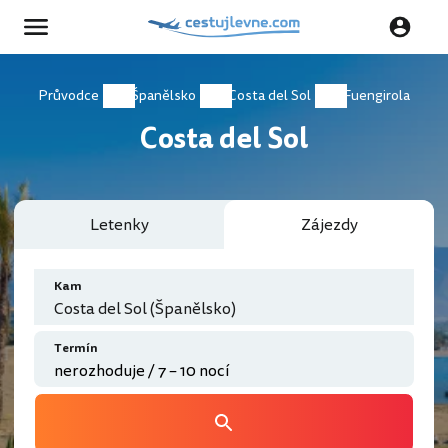
Průvodce
Španělsko
Costa del Sol
Fuengirola
Costa del Sol
Letenky
Zájezdy
Kam
Costa del Sol (Španělsko)
Termín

::::::

Everything above should be given again exactly, apart from the pictures.

**Response:**
Průvodce
Španělsko
Costa del Sol
Fuengirola
Costa del Sol
Letenky
Zájezdy
Kam
Costa del Sol (Španělsko)
Termín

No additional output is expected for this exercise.